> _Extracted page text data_
■ ■ ■ ■ ■ ■ ■

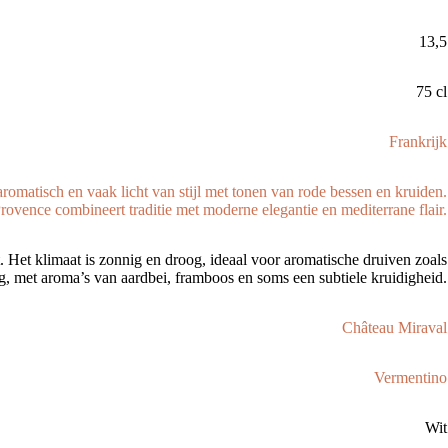
13,5
75 cl
Frankrijk
aromatisch en vaak licht van stijl met tonen van rode bessen en kruiden.
rovence combineert traditie met moderne elegantie en mediterrane flair.
 Het klimaat is zonnig en droog, ideaal voor aromatische druiven zoals
tig, met aroma’s van aardbei, framboos en soms een subtiele kruidigheid.
Château Miraval
Vermentino
Wit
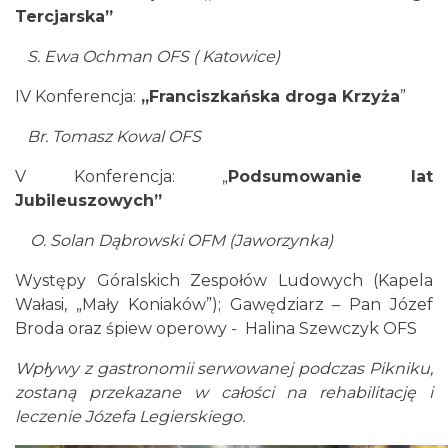
Istebna
Tercjarska”
1.19 km
2026-09-19
S. Ewa Ochman OFS ( Katowice)
IV Konferencja:
„Franciszkańska droga Krzyża
”
Br. Tomasz Kowal OFS
V Konferencja: „
Podsumowanie lat
Jubileuszowych”
Puchar Złotego Gronia
O. Solan Dąbrowski OFM (Jaworzynka)
Istebna
1.87 km
2026-08-23
Występy Góralskich Zespołów Ludowych (Kapela
Wałasi, „Mały Koniaków”); Gawędziarz – Pan Józef
Broda oraz śpiew operowy - Halina Szewczyk OFS
Wpływy z gastronomii serwowanej podczas Pikniku,
zostaną przekazane w całości na rehabilitację i
leczenie Józefa Legierskiego.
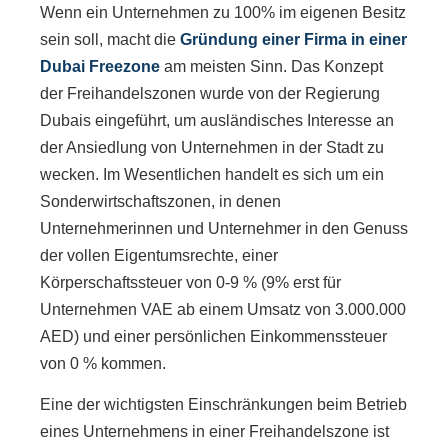
Wenn ein Unternehmen zu 100% im eigenen Besitz
sein soll, macht die
Gründung einer Firma in einer
Dubai Freezone
am meisten Sinn. Das Konzept
der Freihandelszonen wurde von der Regierung
Dubais eingeführt, um ausländisches Interesse an
der Ansiedlung von Unternehmen in der Stadt zu
wecken. Im Wesentlichen handelt es sich um ein
Sonderwirtschaftszonen, in denen
Unternehmerinnen und Unternehmer in den Genuss
der vollen Eigentumsrechte, einer
Körperschaftssteuer von 0-9 % (9% erst für
Unternehmen VAE ab einem Umsatz von 3.000.000
AED) und einer persönlichen Einkommenssteuer
von 0 % kommen.
Eine der wichtigsten Einschränkungen beim Betrieb
eines Unternehmens in einer Freihandelszone ist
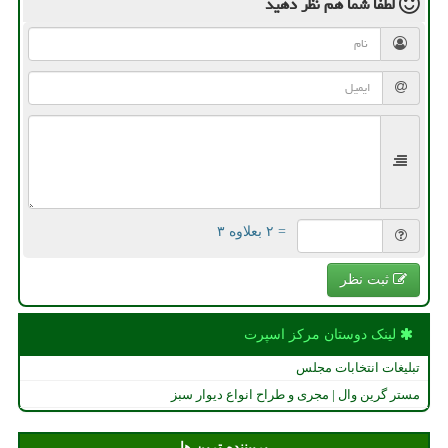
لطفا شما هم
نظر دهید
= ۲ بعلاوه ۳
ثبت نظر
لینک دوستان مركز اسپرت
تبلیغات انتخابات مجلس
مستر گرین وال | مجری و طراح انواع دیوار سبز
پربیننده ترین ها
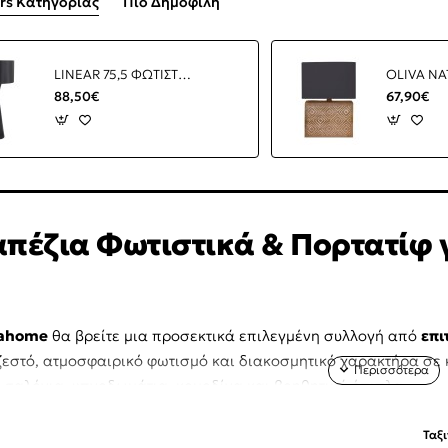
ers Κατηγορίας
Πιο Δημοφιλή
LINEAR 75,5 ΦΩΤΙΣΤΙΚΟ ΕΠΙΤΡΑΠΕΖΙΟ 30x30x76cm ΜΕΤΑΛΛΟ ΜΑΥΡΟ
88,50€
67,90€
απέζια Φωτιστικά & Πορτατίφ 
ahome
θα βρείτε μια προσεκτικά επιλεγμένη συλλογή από
επι
εστό, ατμοσφαιρικό φωτισμό και διακοσμητικό χαρακτήρα σε
 σαλόνια, υπνοδωμάτια, κομοδίνα και βοηθητικά έπιπλα.
Ταξ
 περιλαμβάνει
επιτραπέζια φωτιστικά σαλονιού, πορτατίφ υπ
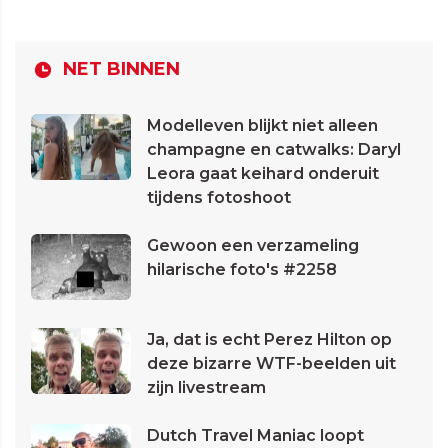
NET BINNEN
Modelleven blijkt niet alleen
champagne en catwalks: Daryl
Leora gaat keihard onderuit
tijdens fotoshoot
Gewoon een verzameling
hilarische foto's #2258
Ja, dat is echt Perez Hilton op
deze bizarre WTF-beelden uit
zijn livestream
Dutch Travel Maniac loopt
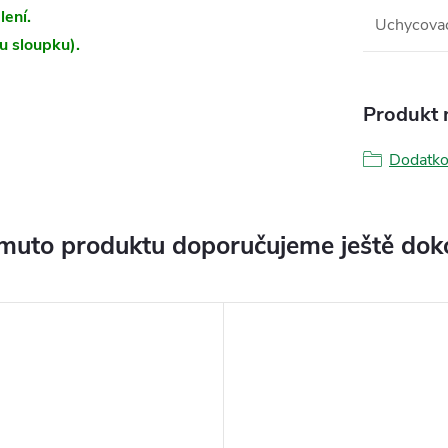
lení.
Uchycovac
u sloupku).
Produkt n
Dodatko
muto produktu doporučujeme ještě dok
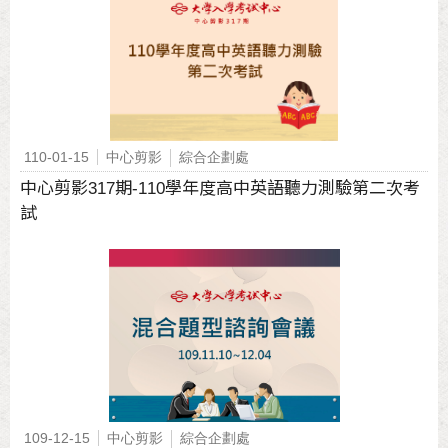
110-01-15
中心剪影
綜合企劃處
中心剪影317期-110學年度高中英語聽力測驗第二次考
試
109-12-15
中心剪影
綜合企劃處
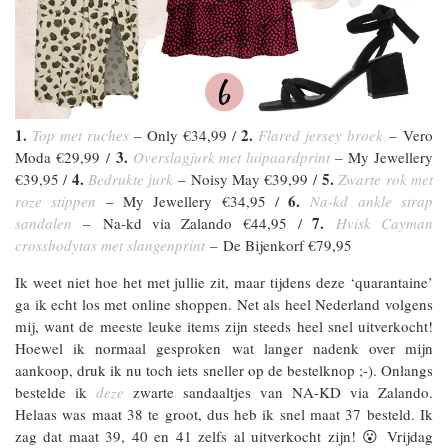
1.
2.
Top met ruches
– Only €34,99 /
Flared jersey broek
– Vero
3.
Moda €29,99 /
Overslagjurk met luipaardprint
– My Jewellery
4.
5.
€39,95 /
Bedrukte jurk
– Noisy May €39,99 /
Zwarte rok met
6.
roze stippen
– My Jewellery €34,95 /
Na-kd ankle strap
7.
sandalen
– Na-kd via Zalando €44,95 /
Hvisk Cayman
crossbodytas met slangenprint
– De Bijenkorf €79,95
Ik weet niet hoe het met jullie zit, maar tijdens deze ‘quarantaine’
ga ik echt los met online shoppen. Net als heel Nederland volgens
mij, want de meeste leuke items zijn steeds heel snel uitverkocht!
Hoewel ik normaal gesproken wat langer nadenk over mijn
aankoop, druk ik nu toch iets sneller op de bestelknop ;-). Onlangs
bestelde ik
deze
zwarte sandaaltjes van NA-KD via Zalando.
Helaas was maat 38 te groot, dus heb ik snel maat 37 besteld. Ik
zag dat maat 39, 40 en 41 zelfs al uitverkocht zijn! 😮 Vrijdag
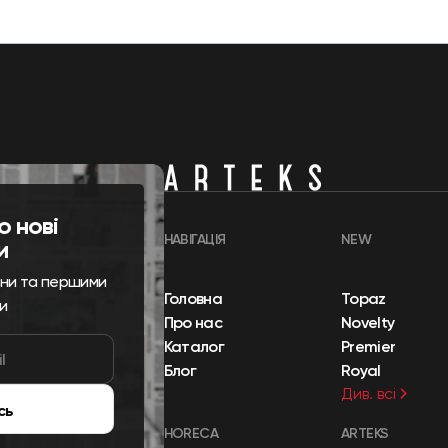
о нові
НАВІГАЦІЯ
NEW
и
ини та першими
Головна
Topaz
и
Про нас
Novelty
Каталог
Premier
Блог
Royal
Див. всі
сь
HORECA
ARTEKS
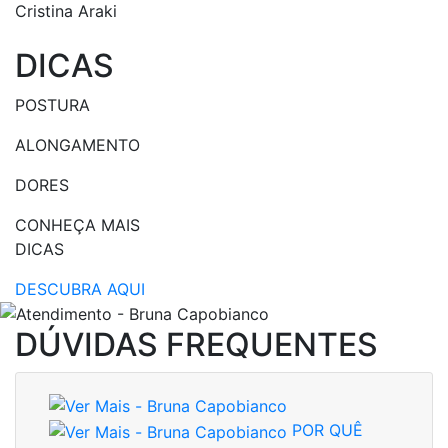
Cristina Araki
DICAS
POSTURA
ALONGAMENTO
DORES
CONHEÇA MAIS
DICAS
DESCUBRA AQUI
DÚVIDAS FREQUENTES
POR QUÊ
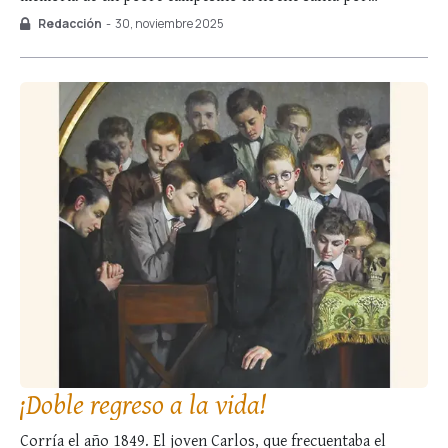
excelencia en la que el Salvador vino al mundo. No obstante,
Redacción
-
30, noviembre 2025
la situación en la que se encontraba difería …
¡Doble regreso a la vida!
Corría el año 1849. El joven Carlos, que frecuentaba el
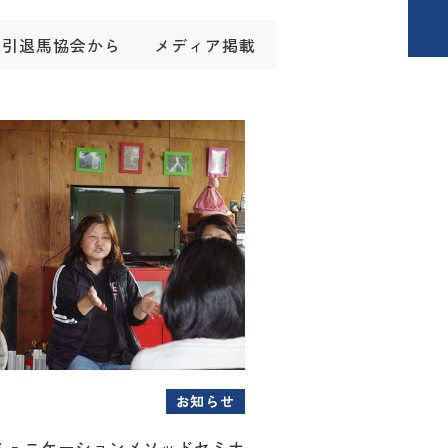
引退馬協会から
メディア掲載
お知らせ
ミュニケーションメソッドセミナ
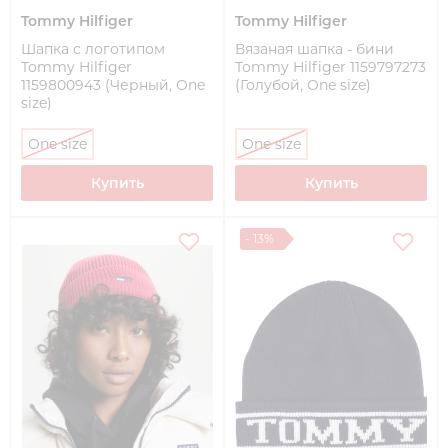
Tommy Hilfiger
Tommy Hilfiger
Шапка с логотипом
Вязаная шапка - бини
Tommy Hilfiger
Tommy Hilfiger 1159797273
1159800943 (Черный, One
(Голубой, One size)
size)
One size
One size
Купить
Купить
- 13%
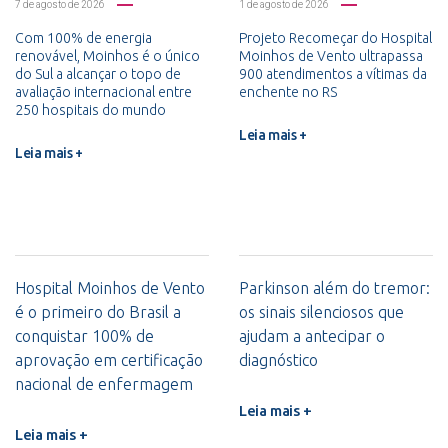
7 de agosto de 2026
1 de agosto de 2026
Com 100% de energia
Projeto Recomeçar do Hospital
renovável, Moinhos é o único
Moinhos de Vento ultrapassa
do Sul a alcançar o topo de
900 atendimentos a vítimas da
avaliação internacional entre
enchente no RS
250 hospitais do mundo
Leia mais +
Leia mais +
Hospital Moinhos de Vento
Parkinson além do tremor:
é o primeiro do Brasil a
os sinais silenciosos que
conquistar 100% de
ajudam a antecipar o
aprovação em certificação
diagnóstico
nacional de enfermagem
Leia mais +
Leia mais +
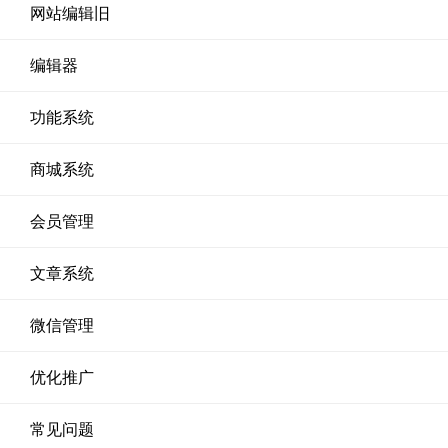
网站编辑旧
编辑器
功能系统
商城系统
会员管理
文章系统
微信管理
优化推广
常见问题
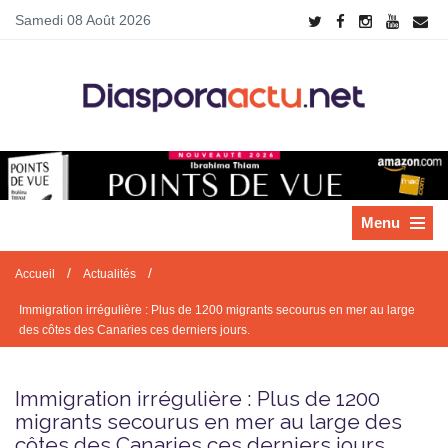
Samedi 08 Août 2026
Menu
/
/
Accueil
Actualités
Immigration irrégulière : Plus de 1200 migrants secourus en mer au large
des côtes des Canaries ces derniers jours.
Immigration irrégulière : Plus de 1200
migrants secourus en mer au large des
côtes des Canaries ces derniers jours.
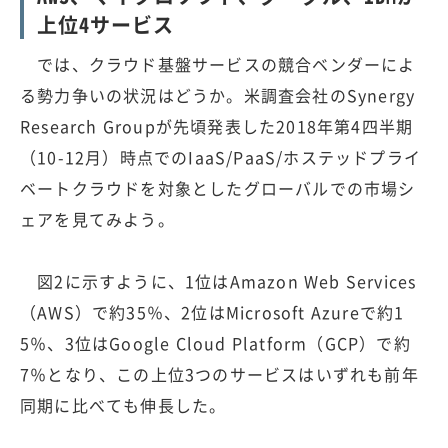
上位4サービス
では、クラウド基盤サービスの競合ベンダーによ
る勢力争いの状況はどうか。米調査会社のSynergy
Research Groupが先頃発表した2018年第4四半期
（10-12月）時点でのIaaS/PaaS/ホステッドプライ
ベートクラウドを対象としたグローバルでの市場シ
ェアを見てみよう。
図2に示すように、1位はAmazon Web Services
（AWS）で約35％、2位はMicrosoft Azureで約1
5％、3位はGoogle Cloud Platform（GCP）で約
7％となり、この上位3つのサービスはいずれも前年
同期に比べても伸長した。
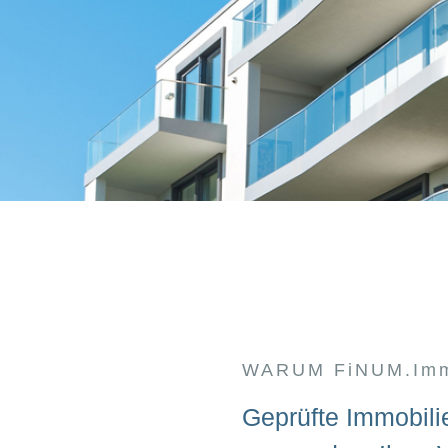
WARUM FiNUM.Imm
Geprüfte Immobili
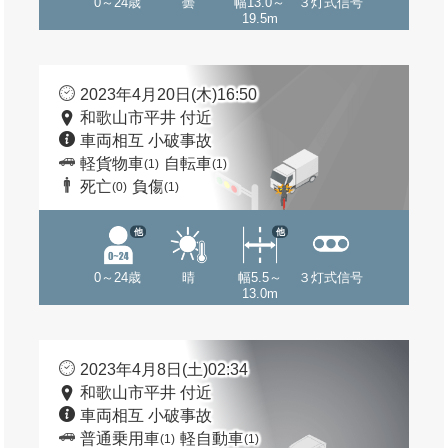
0～24歳
曇
幅13.0～
３灯式信号
19.5m
2023年4月20日(木)16:50
和歌山市平井 付近
車両相互 小破事故
軽貨物車
自転車
(1)
(1)
死亡
負傷
(0)
(1)
他
他
0～24歳
晴
幅5.5～
３灯式信号
13.0m
2023年4月8日(土)02:34
和歌山市平井 付近
車両相互 小破事故
普通乗用車
軽自動車
(1)
(1)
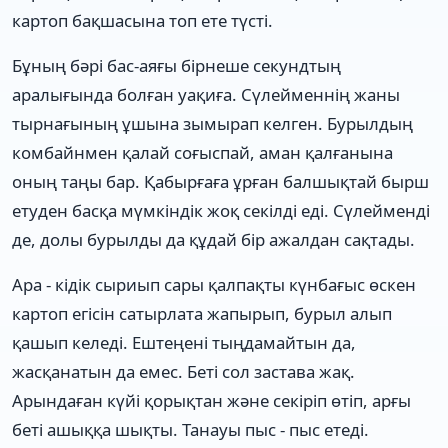
картоп бақшасына топ ете түсті.
Бұның бәрі бас-аяғы бірнеше секундтың
аралығында болған уақиға. Сүлейменнің жаны
тырнағының ұшына зымырап келген. Бурылдың
комбайнмен қалай соғыспай, аман қалғанына
оның таңы бар. Қабырғаға ұрған балшықтай бырш
етуден басқа мүмкіндік жоқ секілді еді. Сүлейменді
де, долы бурылды да құдай бір ажалдан сақтады.
Ара - кідік сыриып сары қалпақты күнбағыс өскен
картоп егісін сатырлата жапырып, бурыл алып
қашып келеді. Ештеңені тыңдамайтын да,
жасқанатын да емес. Беті сол застава жақ.
Арындаған күйі қорықтан және секіріп өтіп, арғы
беті ашыққа шықты. Танауы пыс - пыс етеді.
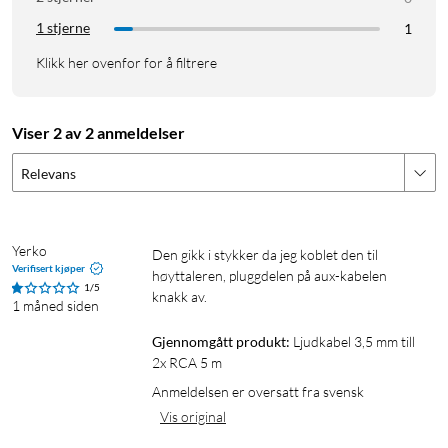
1 stjerne
1
Klikk her ovenfor for å filtrere
Viser 2 av 2 anmeldelser
Relevans
Yerko
Den gikk i stykker da jeg koblet den til 
Verifisert kjøper
høyttaleren, pluggdelen på aux-kabelen 
1/5
knakk av.
1 måned siden
Gjennomgått produkt:
Ljudkabel 3,5 mm till 
2x RCA 5 m
Anmeldelsen er oversatt fra svensk
Vis original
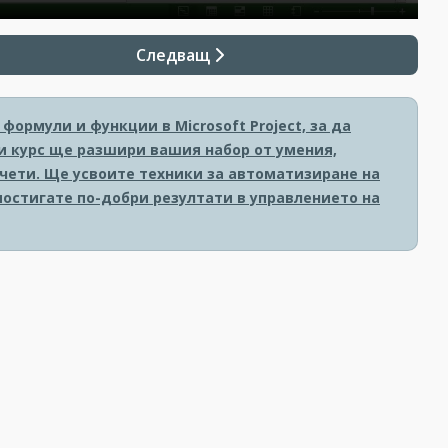
Следващ
формули и функции в Microsoft Project, за да
и курс ще разшири вашия набор от умения,
чети. Ще усвоите техники за автоматизиране на
постигате по-добри резултати в управлението на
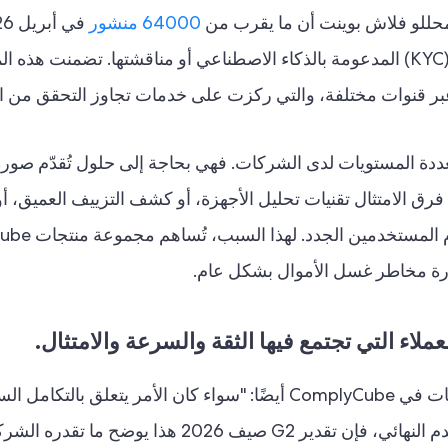
 محللو فلاش بوينت أن ما يقرب من
64000 منشور
الترويج لأساليب تجاوز إجراءات اعرف عميلك (KYC) المدعومة بالذكاء الاصطناعي أو مناقشتها. تضمن
 قنوات مختلفة، والتي ركزت على خدمات تجاوز التحقق من الهوية 
ددة المستويات لدى الشركات. فهي بحاجة إلى حلول تُقدّم صورةً 
فرق الامتثال تقنيات تحليل الأجهزة، أو كشف التزييف العميق، 
العقوبات، فبإمكانها تقليل صعوبة
ارة مخاطر غسل الأموال بشكل عام.
, ويقول كبير مسؤولي المنتجات في ComplyCube أيضًا: "سواء كان الأمر يتعلق بالت
القرار الواضح، أو رحلة الإعداد السهلة للمستخدم النهائي، فإن تقدير G2 صيف 2026 هذا يوضح ما 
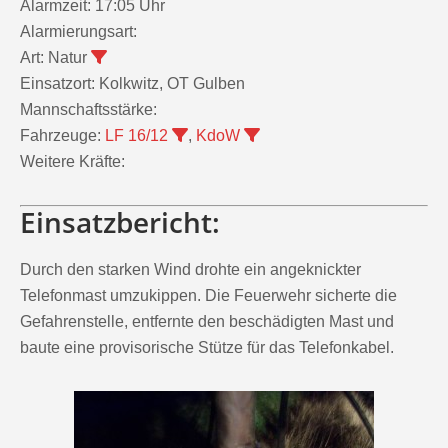
Alarmzeit:
17:05 Uhr
Alarmierungsart:
Art:
Natur
Einsatzort:
Kolkwitz, OT Gulben
Mannschaftsstärke:
Fahrzeuge:
LF 16/12
,
KdoW
Weitere Kräfte:
Einsatzbericht:
Durch den starken Wind drohte ein angeknickter
Telefonmast umzukippen. Die Feuerwehr sicherte die
Gefahrenstelle, entfernte den beschädigten Mast und
baute eine provisorische Stütze für das Telefonkabel.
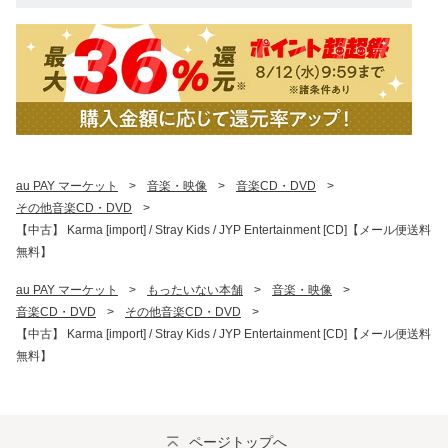
au PAY マーケット
>
音楽・映像
>
音楽CD・DVD
>
その他音楽CD・DVD
>
【中古】 Karma [import] / Stray Kids / JYP Entertainment [CD]【メール便送料
無料】
au PAY マーケット
>
もったいない本舗
>
音楽・映像
>
音楽CD・DVD
>
その他音楽CD・DVD
>
【中古】 Karma [import] / Stray Kids / JYP Entertainment [CD]【メール便送料
無料】
ページトップへ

■ ■ ■ ■ ■ ■ ■

> _Assignment_
All that is wanted is the lines above between the one containing "Immigration irrégulière : Plus de 1200 migrants" and the one containing "Арындаған күйі қорықтан", inclusive, restated word for word, with pictures omitted.

> _Exercise response_
Immigration irrégulière : Plus de 1200 migrants secourus en mer au large
des côtes des Canaries ces derniers jours.
Immigration irrégulière : Plus de 1200
migrants secourus en mer au large des
côtes des Canaries ces derniers jours.
上位4サービス
では、クラウド基盤サービスの競合ベンダーによ
る勢力争いの状況はどうか。米調査会社のSynergy
Research Groupが先頃発表した2018年第4四半期
（10-12月）時点でのIaaS/PaaS/ホステッドプライ
ベートクラウドを対象としたグローバルでの市場シ
ェアを見てみよう。
図2に示すように、1位はAmazon Web Services
（AWS）で約35％、2位はMicrosoft Azureで約1
5％、3位はGoogle Cloud Platform（GCP）で約
7％となり、この上位3つのサービスはいずれも前年
同期に比べても伸長した。
WARUM FiNUM.Imm
Geprüfte Immobili
0～24歳
曇
幅13.0～
３灯式信号
19.5m
2023年4月20日(木)16:50
和歌山市平井 付近
車両相互 小破事故
軽貨物車
自転車
(1)
(1)
死亡
負傷
(0)
(1)
他
他
0～24歳
晴
幅5.5～
３灯式信号
13.0m
2023年4月8日(土)02:34
和歌山市平井 付近
車両相互 小破事故
普通乗用車
軽自動車
(1)
(1)
картоп бақшасына топ ете түсті.
Бұның бәрі бас-аяғы бірнеше секундтың
аралығында болған уақиға. Сүлейменнің жаны
тырнағының ұшына зымырап келген. Бурылдың
комбайнмен қалай соғыспай, аман қалғанына
оның таңы бар. Қабырғаға ұрған балшықтай бырш
етуден басқа мүмкіндік жоқ секілді еді. Сүлейменді
де, долы бурылды да құдай бір ажалдан сақтады.
Ара - кідік сыриып сары қалпақты күнбағыс өскен
картоп егісін сатырлата жапырып, бурыл алып
қашып келеді. Ештеңені тыңдамайтын да,
жасқанатын да емес. Беті сол застава жақ.
Арындаған күйі қорықтан және секіріп өтіп, арғы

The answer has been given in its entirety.